During the last couple of days, I have been watching live mocking interviews and even though I am not in the market for a new job (I am very happy at Google), it results interesting to me that so many people struggle with the same problem hidden behind some complicated adornments.
One of the example mock questions said something like this:
Imagine you have images, and you can duplicate any image you want, creating another image. The new image (the duplicate) can also be copied, and so on. Although the new image looks the same, the name is different, and you can also trace it back to the parent image.
Now, we want to delete all the images, but we cannot delete an image if it has duplicates. You must implement a function that returns the order in which the images can be deleted.
The function to implement is the following (we are using Go for all code in this post):
func deleteOrder(imgs []*Image, cps []*CPOps) []*Image {...}
type Image struct {
Name string
}
// CPOps represent a copy operation.
type CPOps struct {
ParentImage *Image //Original images being copied.
CpImages []*Image //Copies of the original image.
}
The function receives a list of images, and the copy operations between them, then it must return the order we must follow to delete all images based on the above rule.

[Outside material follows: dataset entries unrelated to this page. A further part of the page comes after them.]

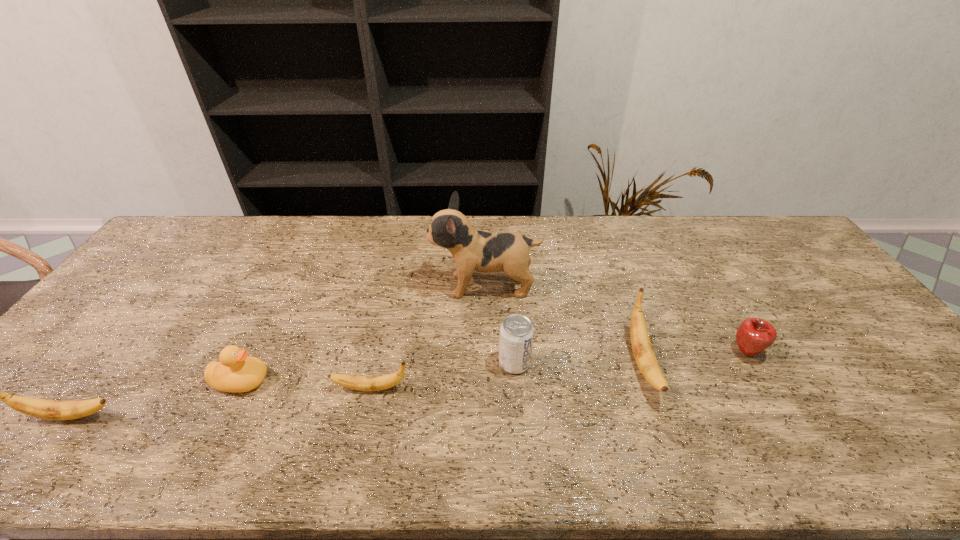 The height and width of the screenshot is (540, 960). I want to click on vacant area that lies between the soda can and the shortest banana, so click(x=443, y=375).

Locate an element on the screen. This screenshot has height=540, width=960. empty space between the second object from right to left and the soda can is located at coordinates (578, 363).

Find the location of a particular element. vacant region between the second shortest banana and the puppy is located at coordinates (277, 351).

I want to click on vacant point located between the second object from right to left and the sixth object from right to left, so click(x=442, y=372).

This screenshot has width=960, height=540. I want to click on empty space between the second object from left to right and the apple, so click(494, 366).

At what (x,y) coordinates should I click in order to perform the action: click on vacant space that's between the leftmost banana and the shortest banana. Please return your answer as a coordinate pair (x, y). Looking at the image, I should click on (220, 402).

Identify the location of object that stands as the third closest to the sixth object from right to left. This screenshot has height=540, width=960. (472, 250).

Select which object is the sixth closest to the farthest object. Please provide its 2D coordinates. Your answer should be formatted as a tuple, i.e. [(x, y)], where the tuple contains the x and y coordinates of a point satisfying the conditions above.

[(41, 408)]

The height and width of the screenshot is (540, 960). Identify the location of banana that is the second nearest to the apple. (362, 383).

The height and width of the screenshot is (540, 960). I want to click on banana that is the second closest to the second banana from left to right, so click(x=645, y=358). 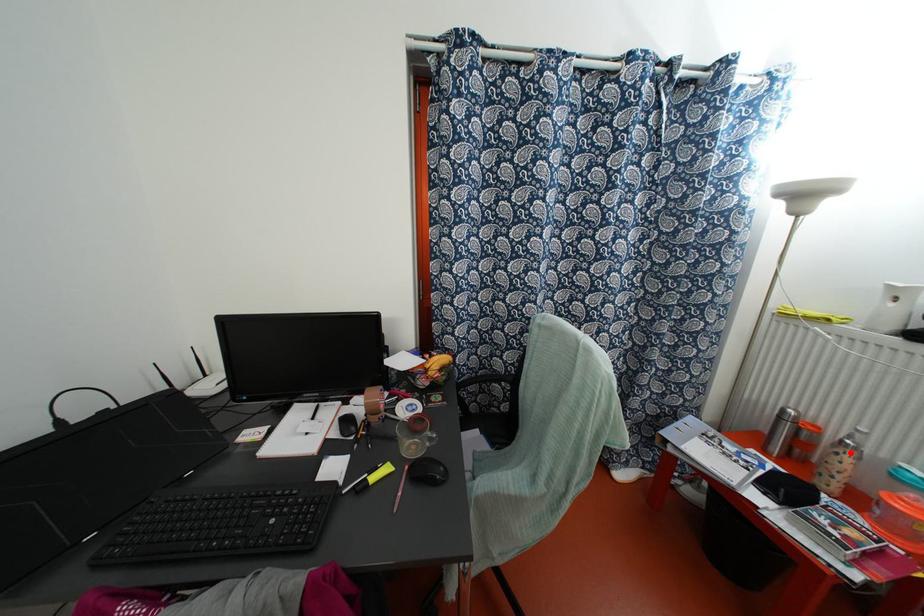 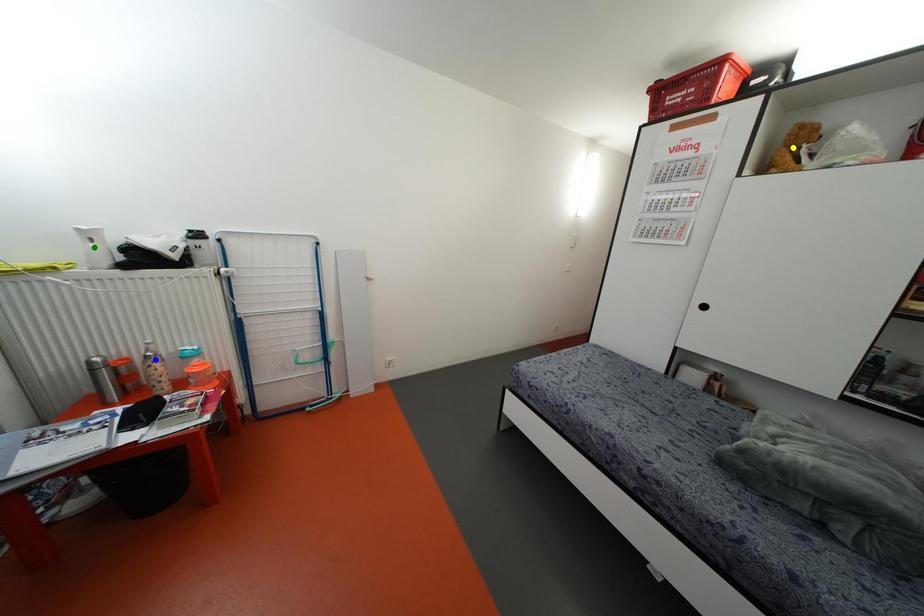 Question: I am providing you with two images of the same scene from different viewpoints. A red point is marked on the first image. You are given multiple points on the second image. In image 2, which mark is for the same physical point as the one in image 1?

Choices:
 (A) yellow point
 (B) blue point
 (C) green point

Answer: (B)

Let’s look at one example:
Images = [A, B, C, D]
CPOps = [
{ParentImage:A, CPImages:[B, C]},
{ParentImage:B, CPImages:[D]},
]
This is saying that A was the original image, and we made two copies, B and C. Then we made a copy of B into D. The out of our functiondeleteOrder should be [D, B, C, A] or [D, C, B, A] or [C, D, B, A]. Notice that multiple solutions are possible, but all of them are such that every image is deleted only after its copies are deleted.
Solving the Problem
This problem is a classic Topological Sort algorithm where some kind of dependencies between objects is established. The same problem with a different phrasing was presented to the candidates of the mock interviews, but in all cases, the problem could be reduced to a Topological Sort.
The solution we present in this post is written so that each piece can be independently explained. However, in an interview is acceptable to write a less readable code for the sake of time.
Building the Graph
I hope that by now, the reader can realize this is a graph problem, which in turn should be the first signal to the interviewer that the candidate understands what is going on.
If we build the graph using the sample above, we should get something like:
A --> B --> D
\
--> C
Now, let’s create a function that given the input, we can build a graph that can be used to solve the problem.
type Graph map[string][]string
func buildGraph(imgs []*Image, copos []*CPOps) Graph {
graph := make(Graph)
// Add all images to the graph.
for _, img := range imgs {
if _, ok := graph[img.Name]; !ok {
graph[img.Name] = []string{}
}
}
// Add dependencies between images.
for _, cp := range cpops {
if _, ok := graph[cp.ParentImage.Name]; !ok {
graph[cp.ParentImage.Name] = []string{}
}
for _, child := range cp.CPImages {
graph[cp.ParentImage.Name] = append(graph[cp.ParentImage.Name], child.Name)
}
}
return graph
}
Notice that we are adding all nodes (images) to the graph first, this is important since there might be images that have never been copied, hence, they will never be in the given relations. Then, we establish the dependencies between the nodes.
Now, we can implement the main part of the algorithm, the Topological Sort.
Topological Sort
The topological sort is a simple DFS that traverses the graph using the dependencies as directed edges and returns the reverse order. In our case, we are interested in the reversed order of the dependencies since A — > B, we need to delete B first, then A.
func dfs(n string, graph Graph, visited map[string]bool, path []string) []string {
for _, child := range graph[n] {
if _, ok := visited[child]; ok {
continue
}
visited[child] = true
path = dfs(child, graph, visited, path)
}
return append(path, n)
}
The DFS traverses the graph given an initial node and returns the dependencies in reversed order. The visited variable keeps track of the nodes we have already visited in the graph (to not repeat them), and the variable path keeps track of the reversed dependencies.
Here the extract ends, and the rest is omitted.